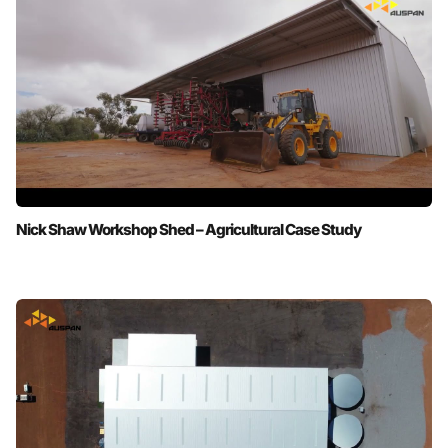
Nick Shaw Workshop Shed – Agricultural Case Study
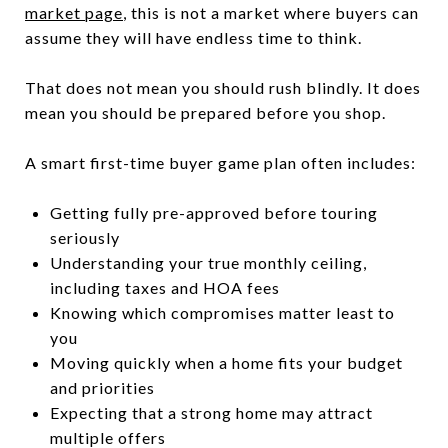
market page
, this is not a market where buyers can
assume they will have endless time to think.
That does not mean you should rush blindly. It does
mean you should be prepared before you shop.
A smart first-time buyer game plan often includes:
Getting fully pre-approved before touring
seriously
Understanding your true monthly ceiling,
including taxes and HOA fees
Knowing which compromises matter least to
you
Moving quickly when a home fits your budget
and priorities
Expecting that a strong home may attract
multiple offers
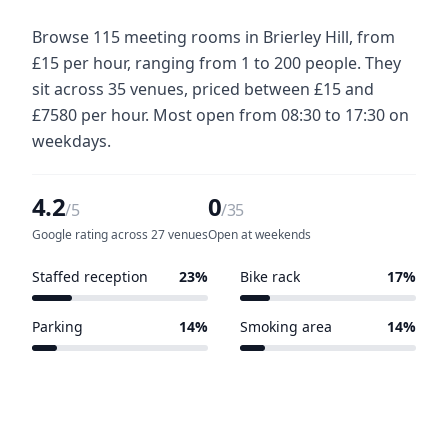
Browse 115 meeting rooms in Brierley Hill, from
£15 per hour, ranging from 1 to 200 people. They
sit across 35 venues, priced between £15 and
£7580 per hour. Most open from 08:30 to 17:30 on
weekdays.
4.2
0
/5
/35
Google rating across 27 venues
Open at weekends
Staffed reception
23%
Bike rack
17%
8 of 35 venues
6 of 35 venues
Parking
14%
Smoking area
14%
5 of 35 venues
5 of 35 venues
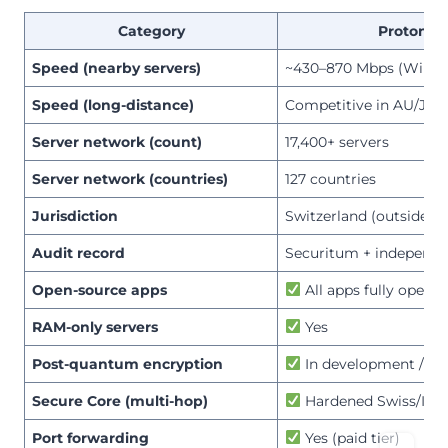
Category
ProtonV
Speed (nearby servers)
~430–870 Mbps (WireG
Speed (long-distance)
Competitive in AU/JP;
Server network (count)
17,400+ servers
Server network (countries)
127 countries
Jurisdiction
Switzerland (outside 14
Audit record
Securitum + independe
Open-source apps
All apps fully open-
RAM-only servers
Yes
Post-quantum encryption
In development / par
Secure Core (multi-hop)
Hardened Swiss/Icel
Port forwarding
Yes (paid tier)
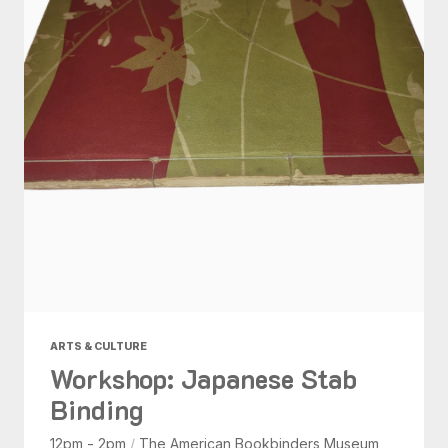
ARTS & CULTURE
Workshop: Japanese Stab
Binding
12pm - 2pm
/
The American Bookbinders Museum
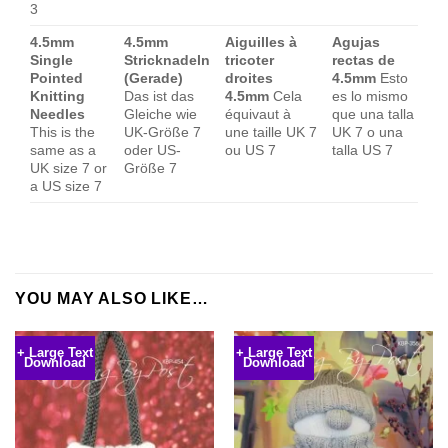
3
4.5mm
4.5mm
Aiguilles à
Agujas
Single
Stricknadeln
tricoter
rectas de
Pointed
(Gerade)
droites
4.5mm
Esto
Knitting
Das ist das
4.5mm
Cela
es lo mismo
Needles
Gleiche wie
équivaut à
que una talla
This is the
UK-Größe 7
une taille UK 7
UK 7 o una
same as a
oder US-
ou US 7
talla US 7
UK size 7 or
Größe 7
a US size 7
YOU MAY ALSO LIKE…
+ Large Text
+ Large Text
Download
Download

Goal of the exercise >> Everything in the listing except the pictures must come back exactly as written.

Answer below >>
Nick Shaw Workshop Shed – Agricultural Case Study
market page
, this is not a market where buyers can
assume they will have endless time to think.
That does not mean you should rush blindly. It does
mean you should be prepared before you shop.
A smart first-time buyer game plan often includes:
Getting fully pre-approved before touring
seriously
Understanding your true monthly ceiling,
including taxes and HOA fees
Knowing which compromises matter least to
you
Moving quickly when a home fits your budget
and priorities
Expecting that a strong home may attract
multiple offers
Browse 115 meeting rooms in Brierley Hill, from
£15 per hour, ranging from 1 to 200 people. They
sit across 35 venues, priced between £15 and
£7580 per hour. Most open from 08:30 to 17:30 on
weekdays.
4.2
0
/5
/35
Google rating across 27 venues
Open at weekends
Staffed reception
23%
Bike rack
17%
8 of 35 venues
6 of 35 venues
Parking
14%
Smoking area
14%
5 of 35 venues
5 of 35 venues
Category
ProtonV
Speed (nearby servers)
~430–870 Mbps (WireG
Speed (long-distance)
Competitive in AU/JP;
Server network (count)
17,400+ servers
Server network (countries)
127 countries
Jurisdiction
Switzerland (outside 14
Audit record
Securitum + independe
Open-source apps
All apps fully open-
RAM-only servers
Yes
Post-quantum encryption
In development / par
Secure Core (multi-hop)
Hardened Swiss/Icel
Port forwarding
Yes (paid tier)
ARTS & CULTURE
Workshop: Japanese Stab
Binding
12pm - 2pm
/
The American Bookbinders Museum
3
4.5mm
4.5mm
Aiguilles à
Agujas
Single
Stricknadeln
tricoter
rectas de
Pointed
(Gerade)
droites
4.5mm
Esto
Knitting
Das ist das
4.5mm
Cela
es lo mismo
Needles
Gleiche wie
équivaut à
que una talla
This is the
UK-Größe 7
une taille UK 7
UK 7 o una
same as a
oder US-
ou US 7
talla US 7
UK size 7 or
Größe 7
a US size 7
YOU MAY ALSO LIKE…
+ Large Text
+ Large Text
Download
Download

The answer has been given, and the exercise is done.